O amor de ninguém.

O gosto do chiclete me distrai. Tenho que esperar mais 1 hora, já estou aqui há 3.
São tantas opções que eu não sei em quem pensar... O tio que não gostava  dele, os amigos, os inimigos (que não eram poucos), talvez o pai. Não, o pai não. Ninguém me dizia nada, como ou onde o encontraram, porque sumiu e quem o pegou. Só me restava esperar.
Valter era ruim, mas ruim de dar ódio. Em toda sua vida, de longos 27 anos, se frequentou 1 ano de escola foi muito, apesar de ir todo dia pra porta, "azarar" as menininhas, como ele dizia. Tinha uma beleza ímpar, exótica, bonita demais para um favelado. A pele não chegava a ser negra, era dourada, mas sem brilho, a vida de miserável limitava-o ao jambo. Os cabelos, castanhos, revoltos como ondas de mar em ressaca. Alto, forte, cara de mal e uma boca... Seu ponto forte, deixava qualquer uma louca. Até as patricinhas, sabe-se lá como ele as conhecia, se derretiam por ele. Seu trunfo, que convencia quem ainda tivesse dúvida, era a voz, grossa e imponente.
A ruindade do menino não se dava por ele ser, de fato, ruim, mas pelo modo como ele ignorava qualquer tentativa de aproximação maior do que a estabelecida por ele. Usava e abusava das garotas e depois as deixava, porque, no fundo, sabia que elas não valiam nada muito maior que ele. Foi assim que seu coração se tornou uma espécie de "prêmio" entre as meninas, que nunca conseguiram conquistá-lo. Fora as meninas, conquistou também a raiva de muitos irmãos, sedentos por vingar suas pequenas irmãzinhas, agora mulheres amarguradas.
Não perdoou, sequer as irmãs dos amigos, que, muito a contra gosto, fingiam não saber o que se passava.
Ganhava dinheiro roubando, matando já não sei, só Deus sabe.
O pai largou dele e de mim quando éramos pequenos, só nos deixou uma herança: o ódio pelo mundo.
-Valter, se ajeita, irmão. Porque é que você não casa e trabalha?
-Pelo mesmo motivo que você não cuida da sua vida, vadia. Não gosto de nenhuma, mas de todas, e não te mete.
...

-Dona Marta?
Olho com agonia, cansada de esperar.
-Me acompanhe.

É, era ele, (in)felizmente. Enforcado, a julgar pelas marcas no pescoço e pela confirmação do doutor. Acharam-no num barraco abandonado, ainda pendurado. Suicídio, concluiram. O doutor me deu um papel e disse que era tudo que meu irmão tinha quando o encontraram. Fui embora.

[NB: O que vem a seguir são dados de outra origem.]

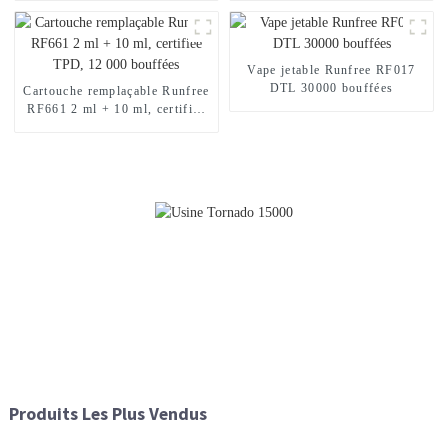
Vape jetable Runfree RF017
DTL 30000 bouffées
Cartouche remplaçable Runfree
RF661 2 ml + 10 ml, certifiée
TPD, 12 000 bouffées
Produits Les Plus Vendus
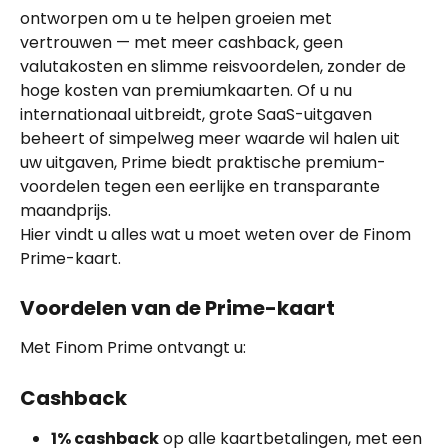
ontworpen om u te helpen groeien met 
vertrouwen — met meer cashback, geen 
valutakosten en slimme reisvoordelen, zonder de 
hoge kosten van premiumkaarten. Of u nu 
internationaal uitbreidt, grote SaaS-uitgaven 
beheert of simpelweg meer waarde wil halen uit 
uw uitgaven, Prime biedt praktische premium-
voordelen tegen een eerlijke en transparante 
maandprijs.
Hier vindt u alles wat u moet weten over de Finom 
Prime-kaart.
Voordelen van de Prime-kaart
Met Finom Prime ontvangt u:
Cashback
1% cashback
 op alle kaartbetalingen, met een 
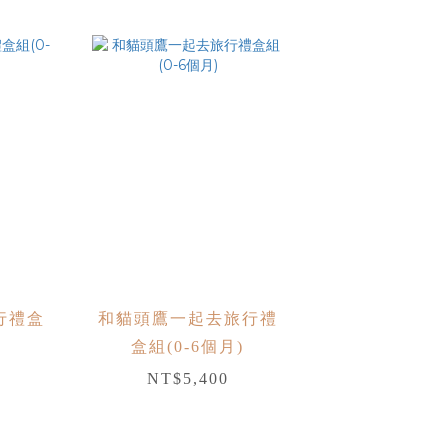
行禮盒
和貓頭鷹一起去旅行禮
)
盒組(0-6個月)
NT$5,400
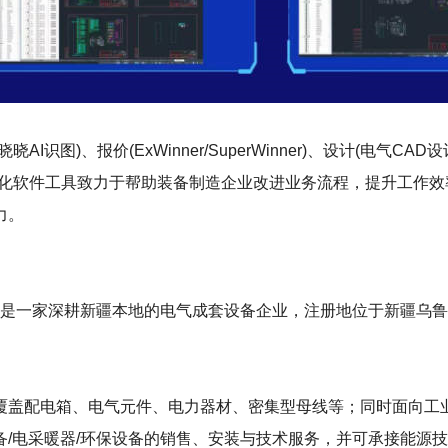
)、报价(ExWinner/SuperWinner)、设计(电气CAD设计S
等数字化软件工具致力于帮助装备制造企业改进业务流程，提升工作效
力。
5日，是一家深耕新疆本地的电气成套设备企业，注册地位于新疆乌鲁
覆盖配电箱、电气元件、电力器材、密集型母线等；同时面向工
/电采暖器/环保设备的销售、安装与技术服务，并可承接能源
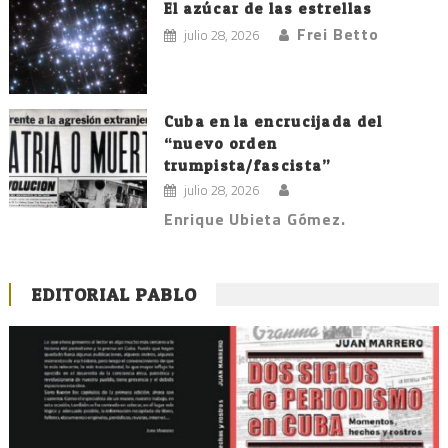
El azúcar de las estrellas
Frei Betto
julio 28, 2026
Cuba en la encrucijada del
“nuevo orden
trumpista/fascista”
julio 28, 2026
Enrique Ubieta Gómez.
EDITORIAL PABLO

Não foram as pessoas que mataram-no, mas a recusa de uma. Valter morreu de amor, ou pela falta dele. Se enforcou e no bilhete, com caligrafia feia e mensagem confusa disse:
Se morri, foi porque não via mais sentido em viver sem Jurema. Não aceitou se juntar comigo, achou que eu não sabia amar.